SEATTLE - Members of a union representing about 4,000 Swedish Medical Center employees have voted 80 percent to reject the hospital company's "best and final" contract offer, raising the possibility of a strike.

Cheers arose as the tally of ballots cast by about 1,900 members of Service Employees International Union Local 1199NW in the past week was announced Sunday night outside Swedish Hospital on First Hill.
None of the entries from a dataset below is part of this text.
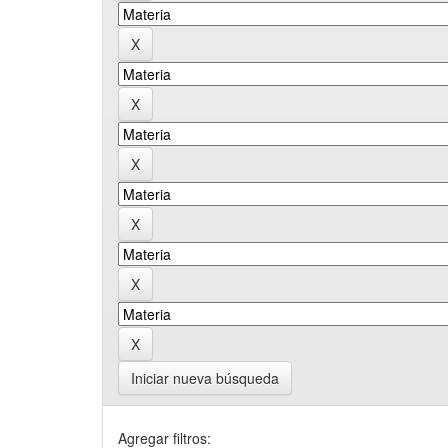
Iniciar nueva búsqueda
Agregar filtros:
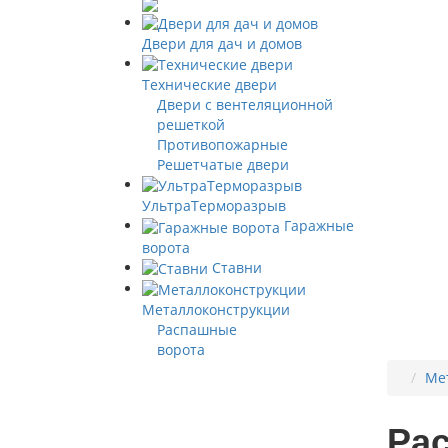
Двери для дач и домов
Технические двери
Двери с вентеляционной
решеткой
Противопожарные
Решетчатые двери
УльтраТерморазрыв
Гаражные
ворота
Ставни
Металлоконструкции
Распашные
ворота
Ме
Ра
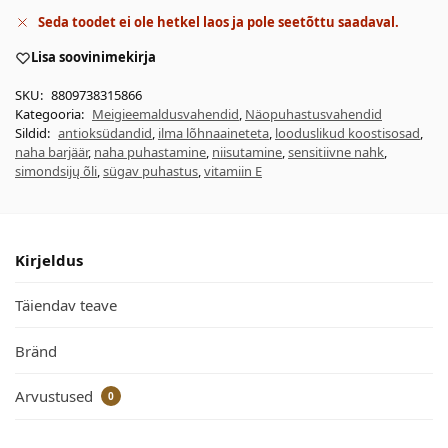
Seda toodet ei ole hetkel laos ja pole seetõttu saadaval.
Lisa soovinimekirja
SKU:
8809738315866
Kategooria:
Meigieemaldusvahendid
,
Näopuhastusvahendid
Sildid:
antioksüdandid
,
ilma lõhnaaineteta
,
looduslikud koostisosad
,
naha barjäär
,
naha puhastamine
,
niisutamine
,
sensitiivne nahk
,
simondsijų õli
,
sügav puhastus
,
vitamiin E
Kirjeldus
Täiendav teave
Bränd
Arvustused
0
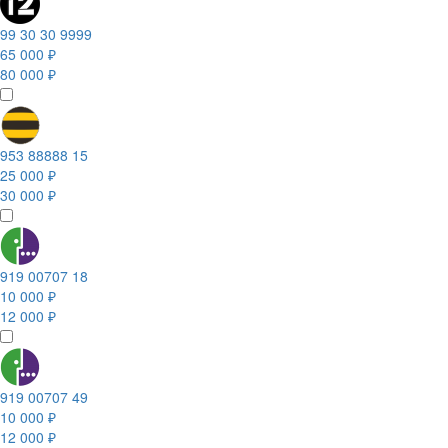
99 30 30 9999
65 000 ₽
80 000 ₽
953 88888 15
25 000 ₽
30 000 ₽
919 00707 18
10 000 ₽
12 000 ₽
919 00707 49
10 000 ₽
12 000 ₽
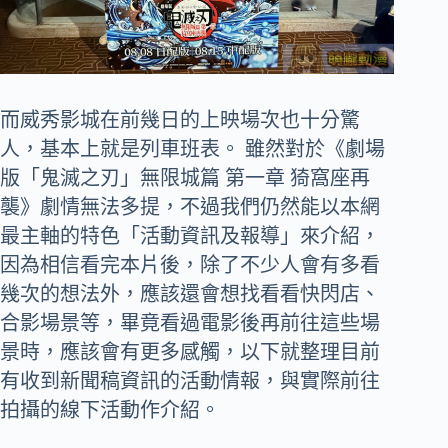
而威秀影城在前幾日的上映場次也十分驚
人，基本上就是列車班表。 雖然對於《劇場
版「鬼滅之刃」無限城篇 第一章 猗窩座再
襲》劇情無法多提，不過我們仍然能以本網
最主軸的特色「活動資訊及報導」來介紹，
因為相信看完本片後，除了不少人會有多看
幾次的想法外，應該還會想找看看快閃店、
合影場景等，畢竟看過電影後再前往這些場
景時，應該會有更多感觸，以下就整理目前
有收到新聞稿資訊的活動情報，與實際前往
拍攝的線下活動作介紹。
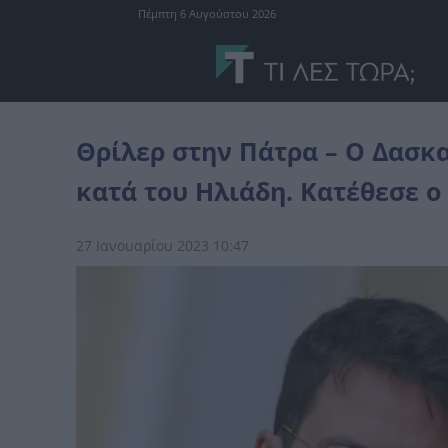
Πέμπτη 6 Αυγούστου 2026
Ελλάδα
Θρίλερ στην Πάτρα – Ο Δασκαλάκης δεν αποσύρει τη μήνυ
Θρίλερ στην Πάτρα – Ο Δασκ
κατά του Ηλιάδη. Κατέθεσε ο
27 Ιανουαρίου 2023 10:47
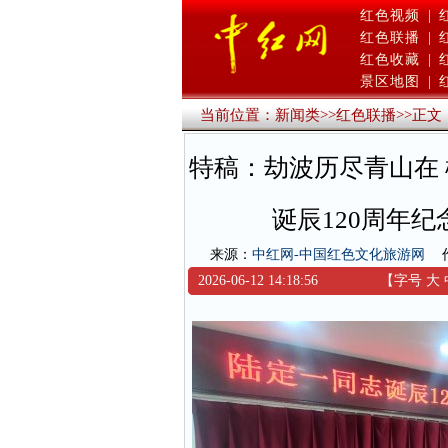
红色视频
|
红色联播
|
红色收藏
|
景区地图
|
当前位置：
新闻类
>>
红色联播
>>
正文
特稿：劫波历尽青山在
诞辰120周年
来源：
中红网-中国红色文化旅游网
2026-06-12 14:18:56
【字号
大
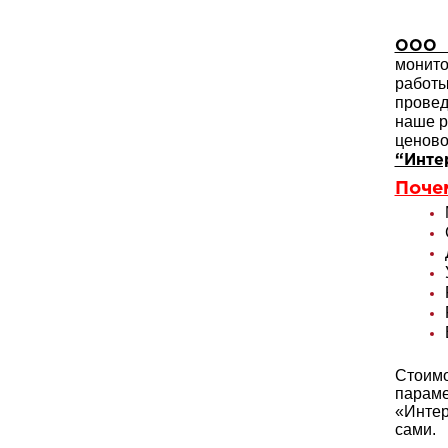
ООО 
монито
работ
провед
наше р
ценово
“Инте
Поче
Стоимо
параме
«Инте
сами.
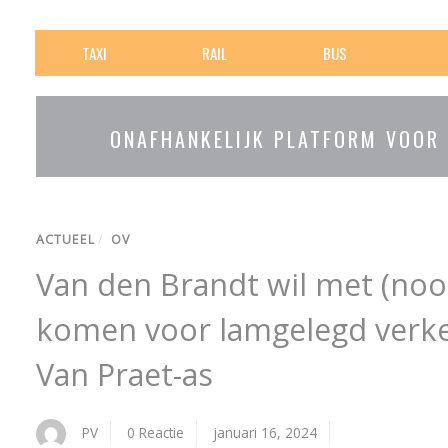
TAXI
RAIL
BUS
ONAFHANKELIJK PLATFORM VOOR
ACTUEEL
/
OV
Van den Brandt wil met (no
komen voor lamgelegd verke
Van Praet-as
PV
0 Reactie
januari 16, 2024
Union leaders would not say how many members also signed a petition that essentially would authorize a strike vote.

Union leaders had recommended rejection of the proposed contract, which would phase out a traditional defined-benefit pension plan with a 401(k)-type retirement investment system and for the first time require workers to pay part of their health insurance premiums, 7 percent starting in 2007.

The union represents 2,000 nurses, 1,800 service workers and more than 500 technical employees at Swedish, which bills itself as the largest hospital system in the Pacific Northwest with three hospitals, an emergency room and specialty center in suburban Issaquah, 12 primary care clinics, a number of specialty clinics and home care service.

"We're really very disappointed in the outcome of the vote," Swedish chief financial officer Ronald K. Sperling said.

Swedish needs the proposed changes to remain competitive, and the offer was "more than competitive in comparison to other (hospital) benefit programs," Sperling said before the vote.

A federal mediator had been assisting in the negotiations, but a quick return to negotiations is and Swedish might instead impose the terms of the last offer, Sperling said.

"We've made concessions along the way," he said. "We really don't think there's anything more to bargain."

"We realize we have to make some compromises, and we're willing to do that," countered Celeste McAloon, a registered nurse and union bargaining team member, "but we need to keep talking."

In the event of a strike, hospital officials have said, service will be reduced and patients may be transferred.

"If we have to, we'll reduce significantly the patients in our hospital to correspond with the number of nurses," Sperling has said. "Our position is we're not going to bring in temporary nurses."